→ ACTION ITEM
Below are records; reproduce exactly the lines from the one containing "buscan, así como" through the end, both included, and only those.

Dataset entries
--- START ---
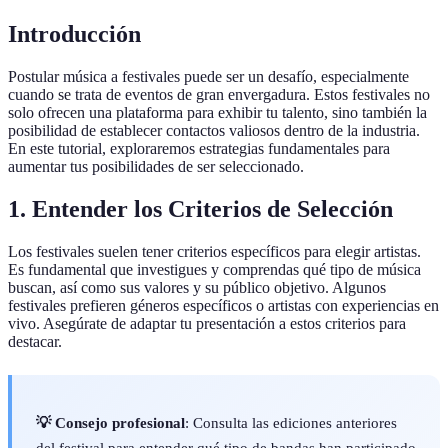
Introducción
Postular música a festivales puede ser un desafío, especialmente
cuando se trata de eventos de gran envergadura. Estos festivales no
solo ofrecen una plataforma para exhibir tu talento, sino también la
posibilidad de establecer contactos valiosos dentro de la industria.
En este tutorial, exploraremos estrategias fundamentales para
aumentar tus posibilidades de ser seleccionado.
1. Entender los Criterios de Selección
Los festivales suelen tener criterios específicos para elegir artistas.
Es fundamental que investigues y comprendas qué tipo de música
buscan, así como sus valores y su público objetivo. Algunos
festivales prefieren géneros específicos o artistas con experiencias en
vivo. Asegúrate de adaptar tu presentación a estos criterios para
destacar.
💡 Consejo profesional
: Consulta las ediciones anteriores
del festival para entender qué tipo de bandas han participado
--- END ---
→ SOLUTION
buscan, así como sus valores y su público objetivo. Algunos
festivales prefieren géneros específicos o artistas con experiencias en
vivo. Asegúrate de adaptar tu presentación a estos criterios para
destacar.
💡 Consejo profesional
: Consulta las ediciones anteriores
del festival para entender qué tipo de bandas han participado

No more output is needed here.